The valuation for the next step is we’re going to continue to have our current phase approaches, but other businesses have requested to have theirs further looked into to expand to their business for data and to work with them because when you start seeing other groups doing well normally other businesses say I want to join in too.

So in partial conclusion here, the wave is always there, as I’ve stated.  This is just a method of using Tempus data that you can just go into the system, run a report of people’s actuals and be able to use that data to statistically work out to better serve your employees because no one wants to work 80-hour weeks every week or on the peaks a hundred or so to be able to figure out a way.  When you are working on these create checkpoints and keep it easy.  Don’t make a complicated system when you’re actually running the projects, like a new project manager and everyone else will stay on here probably.  You need to make it very simple having a monthly, quarterly whatever it is.  When you’re doing so make sure you’re keeping everything transparent with the data you’re using, how you’re calculating it, what was the method that you did it, as Tableau, BI, Excel reports come out so people can see if there’s change, what benefits, communicate to the teams what you are doing, and also make sure that you are being transparent and the entirety of the events that are transpiring.  

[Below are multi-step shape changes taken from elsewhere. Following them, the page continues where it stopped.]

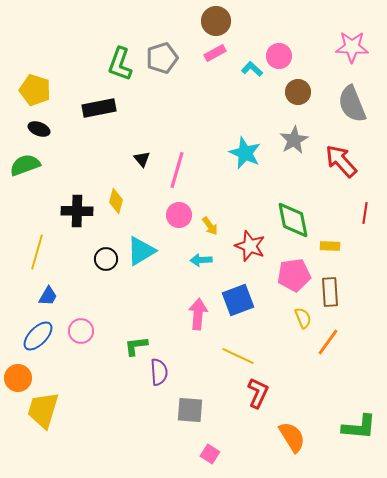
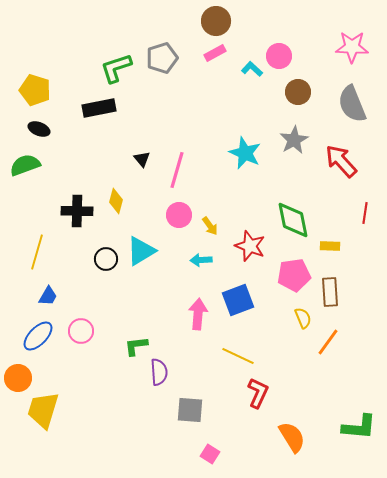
green L-shape at (120, 64): moved 4 px left, 4 px down; rotated 52 degrees clockwise
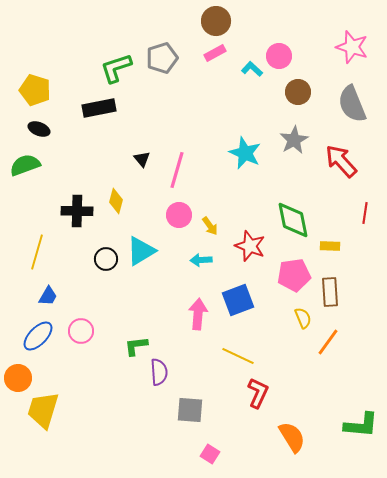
pink star at (352, 47): rotated 16 degrees clockwise
green L-shape at (359, 427): moved 2 px right, 2 px up
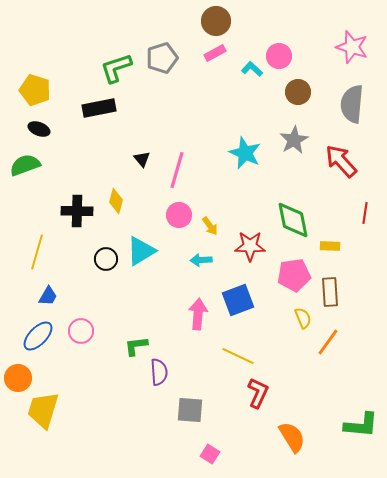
gray semicircle at (352, 104): rotated 27 degrees clockwise
red star at (250, 246): rotated 20 degrees counterclockwise
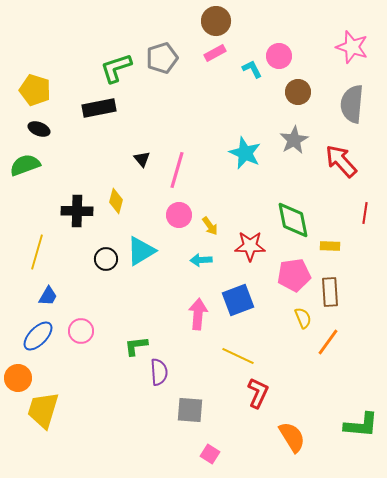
cyan L-shape at (252, 69): rotated 20 degrees clockwise
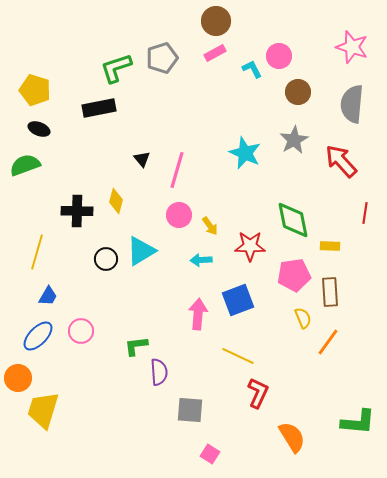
green L-shape at (361, 425): moved 3 px left, 3 px up
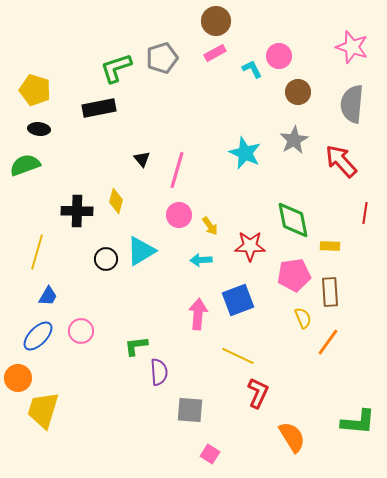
black ellipse at (39, 129): rotated 15 degrees counterclockwise
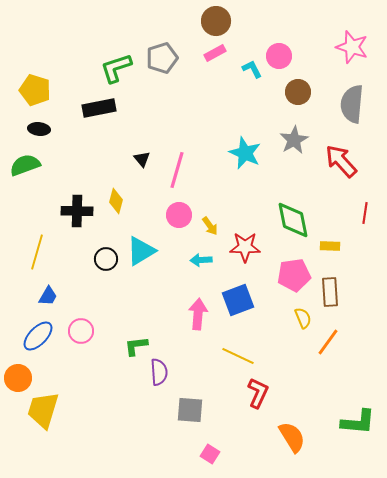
red star at (250, 246): moved 5 px left, 1 px down
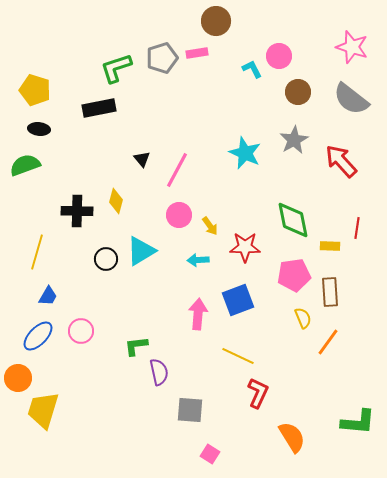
pink rectangle at (215, 53): moved 18 px left; rotated 20 degrees clockwise
gray semicircle at (352, 104): moved 1 px left, 5 px up; rotated 57 degrees counterclockwise
pink line at (177, 170): rotated 12 degrees clockwise
red line at (365, 213): moved 8 px left, 15 px down
cyan arrow at (201, 260): moved 3 px left
purple semicircle at (159, 372): rotated 8 degrees counterclockwise
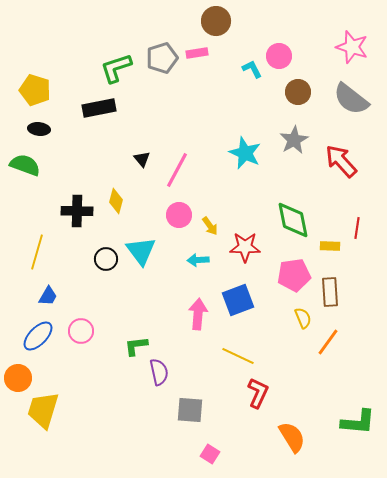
green semicircle at (25, 165): rotated 40 degrees clockwise
cyan triangle at (141, 251): rotated 36 degrees counterclockwise
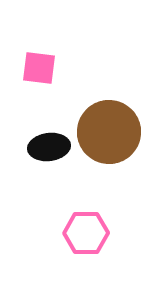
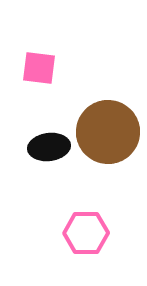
brown circle: moved 1 px left
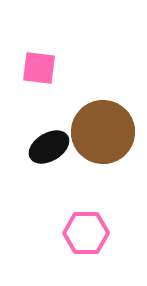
brown circle: moved 5 px left
black ellipse: rotated 24 degrees counterclockwise
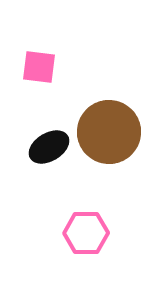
pink square: moved 1 px up
brown circle: moved 6 px right
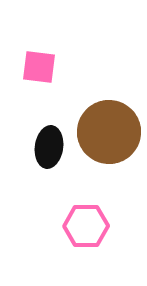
black ellipse: rotated 51 degrees counterclockwise
pink hexagon: moved 7 px up
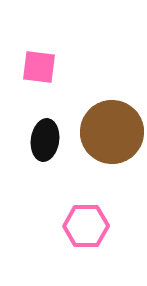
brown circle: moved 3 px right
black ellipse: moved 4 px left, 7 px up
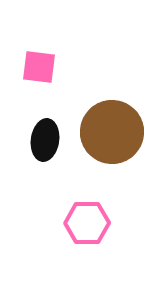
pink hexagon: moved 1 px right, 3 px up
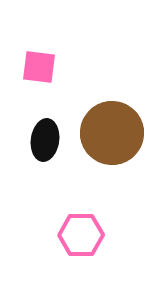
brown circle: moved 1 px down
pink hexagon: moved 6 px left, 12 px down
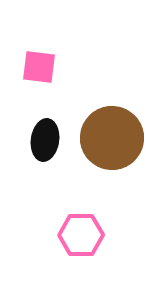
brown circle: moved 5 px down
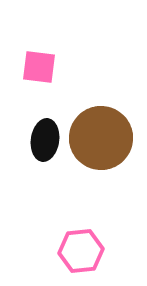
brown circle: moved 11 px left
pink hexagon: moved 16 px down; rotated 6 degrees counterclockwise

Next is change directions when needed.  That’s kind of going back to the evaluation piece.  You need to, if it looks like the ROI or this is not what we thought it was going to be, make that decision to change direction for the best for the company that you should not just do it because you said.  You need to make sure that everyone has agreed, that they have agreed, that they understand that they can move, that they are the stakeholder, their business, their people, that you can just change what is best for everyone.  And I think I’ve stated several, several times that Tempus does help extremely well here as people put in their time.  Keep collecting data at the current level or at a more detailed level so if the tasks aren’t the level that is being collected you need extra points as we’ve discovered and at MUFG.  We started at the current level and then realized that some of the tasks needed to be separated into two, such as financial prep versus actually reviewing the financial statements so you can see how much time your team is spending on it just like with onboarding new clients and so forth and so on.  Keep collecting data.  It can all be used to help springboard other projects that are not just seasonality but process improvement projects, also IT projects, automation projects, and so forth.

With all that being said, that is pretty much the use case for how Tempus can help with the seasonality of your business and other applications that are more business driven versus projects alone.  I thank you guys for your time.  Have a wonderful day.